Return of the Tied House?
The Problems of Domination by Large Companies
Source: Public Action Management
By Pamela Erickson
December 15, 2015
Before Prohibition, the alcohol market was dominated by large national companies that owned or had exclusive business deals with retailers. The retailers were called “Tied Houses” because they only sold one company’s product. That lead to an increase in bars in local markets since each bar only sold one company’s products. The national alcohol companies pushed hard on the retailer to make as much money as possible through whatever means they could. Local markets were flooded with cheap alcohol and aggressive sales. The resulting alcohol problems were so severe that they led to the equally severe solution of Prohibition.
Those who designed our alcohol regulatory system were very focused on preventing the kind of market domination where the manufacturer and retailers are tied through ownership, financial arrangements or special system whereby each tier is separately licensed. Many states also require that each tier be independently owned. All of this is designed to prevent the domination of local markets.
A recent proposal to merge Anheuser-Busch InBev with SABMiller raises some of these concerns. This merger would combine the world’s two largest beer companies. While the merger will likely involve selling off some assets to appease anti-trust regulators, it still would create a company with greater economic power and influence. It is even hard to predict how such a powerful company could impact our communities. But here are some things to watch:
1. Domination of the distribution tier
You may be surprised to know that in 2014, Beer Business Daily listed Anheuser-Busch (AB) as the US’s largest beer distributor selling 135 million cases. Despite our three tier system, some states allow a manufacturer to own a distributor. AB has expressed an interest in owning a larger number of distributors and has recently purchased several in Colorado, California and Oregon.
In most states, distributors are independently owned but usually sell either AB or SABMiller products, but not both. Nevertheless, many have added local and regional craft beer to their product line. The reason is that craft products are experiencing increased sales, while pale lagers, such as Budweiser and Miller Lite, are lagging.
Craft beer companies and others have raised concerns about a new AB incentive program for distributors which could limit market access for small craft operators. According to an article in the Wall Street Journal, that program would provide “annual reimbursements of as much as $1.5 million if 98% of the beers they sell are AB brands.” That program would leave little room for any other company’s product.
2. Use of a large company’s economic power to offer incentives and price reductions to squeeze out the competition.
A large company can offer products to a retailer at much lower prices than competitors due to their volume. In addition, many large alcohol companies offer a portfolio of different brands, not just their company branded products. This includes craft products acquired through mergers and craft-like products produced by the company. This scenario could produce a “Virtual Tied House.” If the retailer buys the whole portfolio, they can meet the taste preferences of a variety of customers, they will likely get favorable pricing and will only have to deal with one company. After all, there is a limit to tap handles and shelf space and the full portfolio of a large beer company could simply monopolize it. This would reduce the ability of local craft companies to get products in stores, bars and restaurants.

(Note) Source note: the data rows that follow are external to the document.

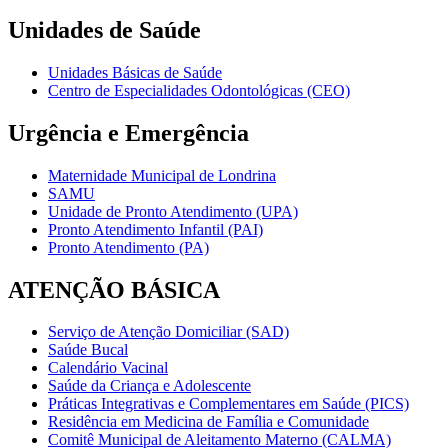
Unidades de Saúde
Unidades Básicas de Saúde
Centro de Especialidades Odontológicas (CEO)
Urgência e Emergência
Maternidade Municipal de Londrina
SAMU
Unidade de Pronto Atendimento (UPA)
Pronto Atendimento Infantil (PAI)
Pronto Atendimento (PA)
ATENÇÃO BÁSICA
Serviço de Atenção Domiciliar (SAD)
Saúde Bucal
Calendário Vacinal
Saúde da Criança e Adolescente
Práticas Integrativas e Complementares em Saúde (PICS)
Residência em Medicina de Família e Comunidade
Comitê Municipal de Aleitamento Materno (CALMA)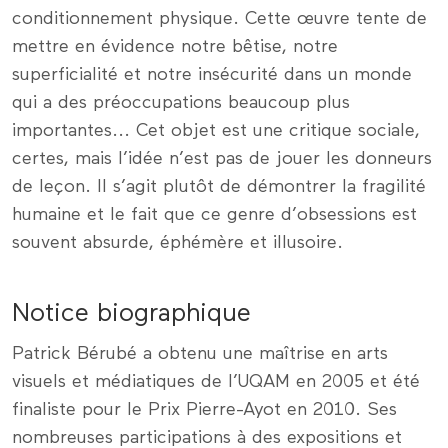
conditionnement physique. Cette œuvre tente de
mettre en évidence notre bêtise, notre
superficialité et notre insécurité dans un monde
qui a des préoccupations beaucoup plus
importantes... Cet objet est une critique sociale,
certes, mais l’idée n’est pas de jouer les donneurs
de leçon. Il s’agit plutôt de démontrer la fragilité
humaine et le fait que ce genre d’obsessions est
souvent absurde, éphémère et illusoire.
Notice biographique
Patrick Bérubé a obtenu une maîtrise en arts
visuels et médiatiques de l’UQAM en 2005 et été
finaliste pour le Prix Pierre-Ayot en 2010. Ses
nombreuses participations à des expositions et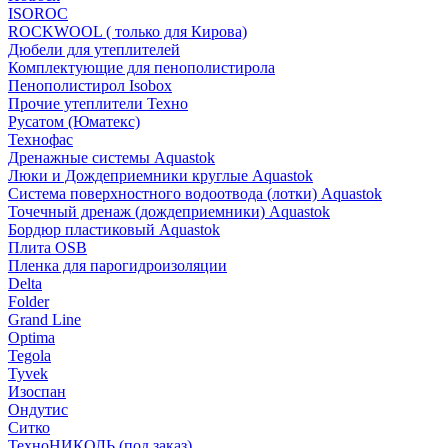
ISOROC
ROCKWOOL ( только для Кирова)
Дюбели для утеплителей
Комплектующие для пенополистирола
Пенополистирол Isobox
Прочие утеплители Техно
Русатом (Юматекс)
Технофас
Дренажные системы Aquastok
Люки и Дождеприемники круглые Aquastok
Система поверхностного водоотвода (лотки) Aquastok
Точечный дренаж (дождеприемники) Aquastok
Бордюр пластиковый Aquastok
Плита OSB
Пленка для парогидроизоляции
Delta
Folder
Grand Line
Optima
Tegola
Tyvek
Изоспан
Ондутис
Ситко
ТехноНИКОЛЬ (под заказ)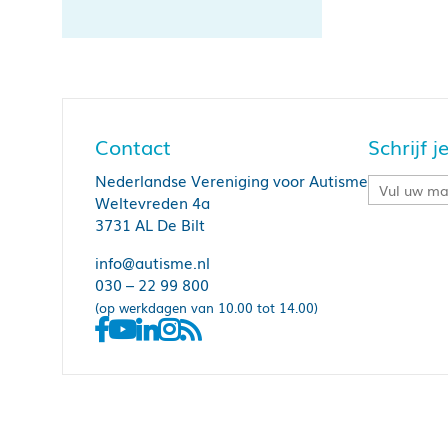
A
B
J
Contact
Schrijf 
Vo
Nederlandse Vereniging voor Autisme
Weltevreden 4a
Elke 
3731 AL De Bilt
Meed
info@autisme.nl
meen
030 – 22 99 800
(op werkdagen van 10.00 tot 14.00)
Op e
Voor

If one company is successful in tying distributors and retailers in these ways, other companies will do the same. Then we could have a scenario similar to the historical Tied House system where hyper competitive markets flooded communities with cheap alcohol. To get good prices, retailers had to buy more product than they could sell causing them to dump cheap alcohol onto the market or use drastically reduced prices to juice up sales.
This scenario would not bode well for our local communities because greater alcohol sales invariably mean increased social problems. It also would not bode well for our local craft brewers who would have trouble getting their products to market. Enforcement of our alcohol regulations-particularly those involving fair trade practices-can help prevent the problems of local market domination. They focus on fairness and provide a more level playing field for all businesses, large or small.